**Your goal**
Transcribe, exactly as they appear, only the lines from the one holding "Let our virtual" through the end of the entries below.

[Saved entries]
===============
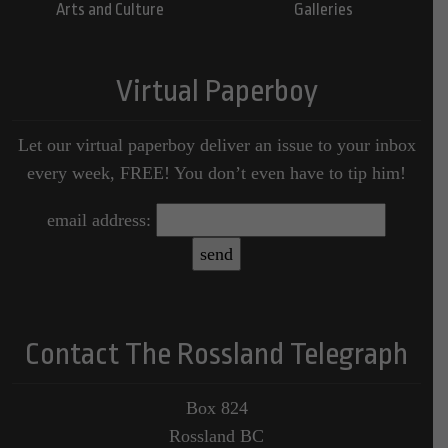
Arts and Culture
Galleries
Virtual Paperboy
Let our virtual paperboy deliver an issue to your inbox
every week, FREE! You don’t even have to tip him!
email address:
Contact The Rossland Telegraph
Box 824
Rossland BC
===============
**Solution to this problem**
Let our virtual paperboy deliver an issue to your inbox
every week, FREE! You don’t even have to tip him!
email address:
Contact The Rossland Telegraph
Box 824
Rossland BC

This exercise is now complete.